“Even if we started a trial yesterday, there’s not enough time to remove him from office,” says McConnell spokesmanConstitutional lawyer Alan Dershowitz also says that Congress has no jurisdiction to impeach a private citizen and remove him from office
The office of Senate Majority Leader Mitch McConnell released a statement rejecting Democrat calls to reconvene the Senate in an emergency session to impeach President Trump before January 20.
McConnell’s office sent a memo to Senate Minority Leader Chuck Schumer (N.Y.) asserting that Republicans won’t agree to a Friday emergency session to enable House Democrats to present an article of impeachment to the Senate while Trump is still in office.

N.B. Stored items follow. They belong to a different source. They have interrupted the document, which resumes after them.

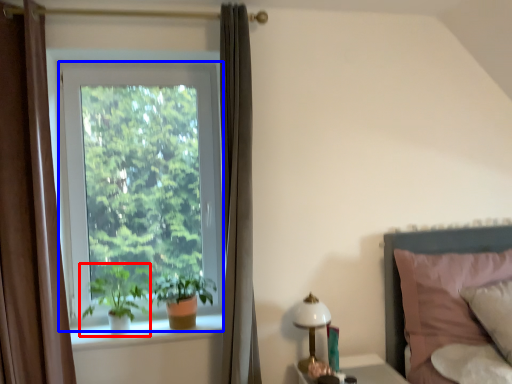 Question: Which point is closer to the camera, houseplant (highlighted by a red box) or window (highlighted by a blue box)?

Choices:
 (A) houseplant
 (B) window

Answer: (A) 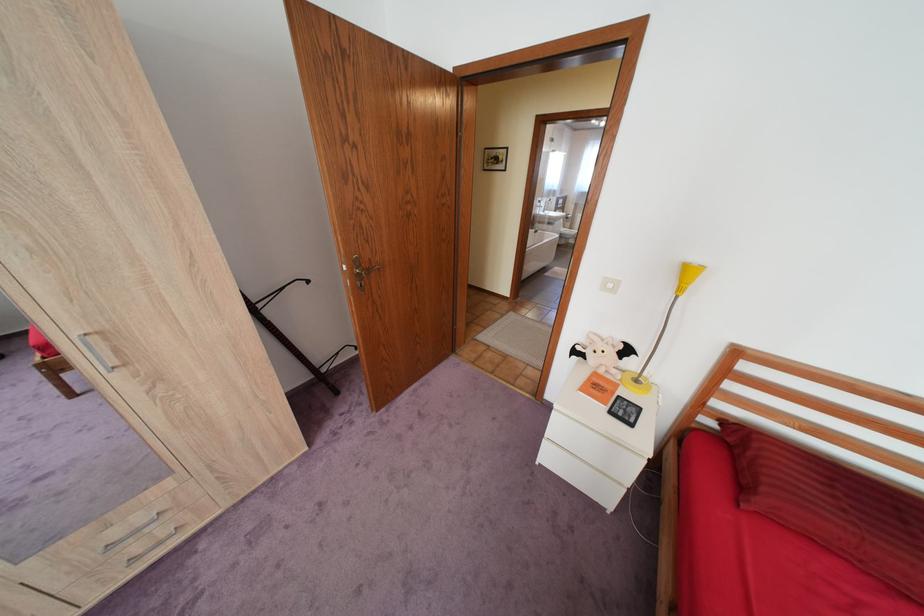 The location [289,334] corresponds to which object?

It corresponds to the black folding stand in the image. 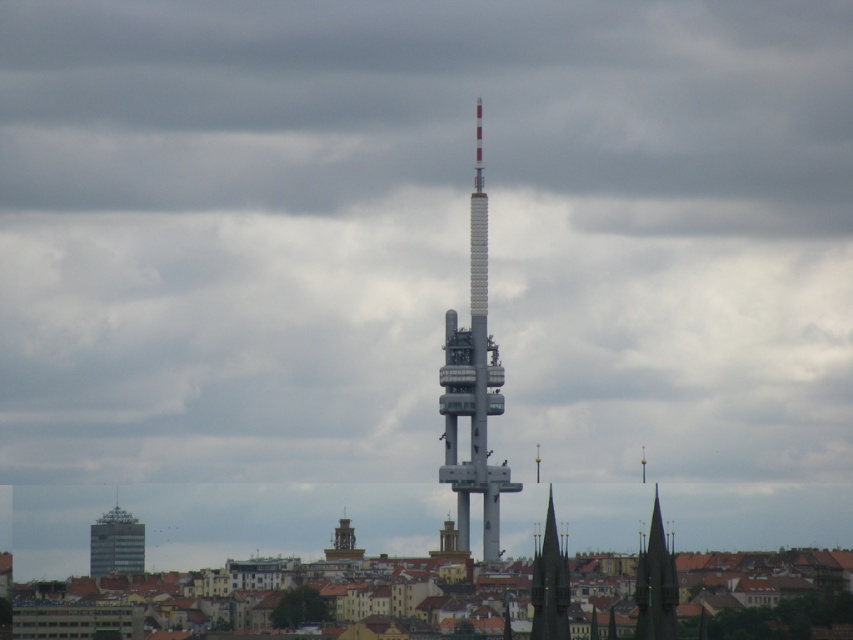 Question: Is matte gray building at lower left smaller than golden stone clock tower at center?

Choices:
 (A) yes
 (B) no

Answer: (B)

Question: Is dark green stone spire at lower right below dark gray stone spire at lower center?

Choices:
 (A) yes
 (B) no

Answer: (A)

Question: Based on their relative distances, which object is nearer to the golden stone clock tower at center?

Choices:
 (A) white metallic tower at center
 (B) matte gray building at lower left
 (C) dark green stone spire at lower right

Answer: (A)

Question: From the image, what is the correct spatial relationship of dark green stone spire at lower right in relation to golden stone clock tower at center?

Choices:
 (A) below
 (B) above

Answer: (A)

Question: Which point is closer to the camera taking this photo?

Choices:
 (A) (140, 563)
 (B) (531, 588)
 (C) (498, 401)
 (D) (669, 557)

Answer: (C)

Question: Which of the following is the closest to the observer?

Choices:
 (A) dark gray stone spire at lower center
 (B) white metallic tower at center

Answer: (B) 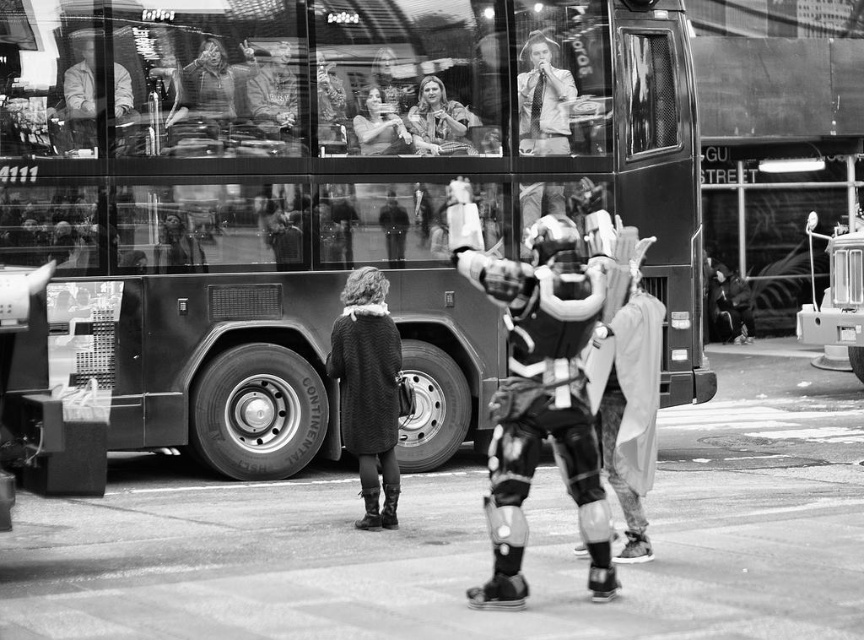 Which is behind, point (329, 228) or point (469, 260)?

The point (329, 228) is behind.

In the scene shown: Is metallic bus at center below metallic armor suit at center?

No, metallic bus at center is not below metallic armor suit at center.

Is point (86, 26) farther from camera compared to point (456, 225)?

Yes.

I want to click on metallic bus at center, so click(337, 202).

Is metallic armor suit at center further to camera compared to matte black jacket at upper left?

No, it is not.

Between metallic armor suit at center and matte black jacket at upper left, which one appears on the right side from the viewer's perspective?

From the viewer's perspective, metallic armor suit at center appears more on the right side.

Who is more distant from viewer, (x=545, y=356) or (x=75, y=131)?

Positioned behind is point (x=75, y=131).

Identify the location of metallic armor suit at center. (540, 392).

Does metallic bus at center have a lesser width compared to knitted wool coat at center?

Yes.

Between metallic bus at center and knitted wool coat at center, which one is positioned higher?

Positioned higher is metallic bus at center.

I want to click on metallic bus at center, so click(337, 202).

“Even if we started a trial yesterday, there’s not enough time to remove him from office,” an official with McConnell’s office said in the statement.
“It would require the consent of all 100 senators to conduct any business of any kind during the scheduled pro forma sessions prior to January 19,” the memo said.
“The Senate trial would therefore begin after President Trump’s term has expired — either one hour after its expiration on Jan. 20 or twenty-five hours after its expiration on Jan. 21,” it stated.
The announcement effectively derails Democrat hopes of successfully impeaching Donald Trump, according to constitutional lawyer Alan Dershowitz.
“There won’t be a trial,” Dershowitz said Saturday. “The Senate will never have a trial because the earliest you could have a trial take place would be at 1 o’clock in the afternoon on January 20th, which is when Donald Trump becomes a private citizen.”
“And the jurisdiction of Congress doesn’t contend to private citizens. If it did, if you can impeach and remove a private citizen in order to prevent him or her from running against the president, then you can impeach me.”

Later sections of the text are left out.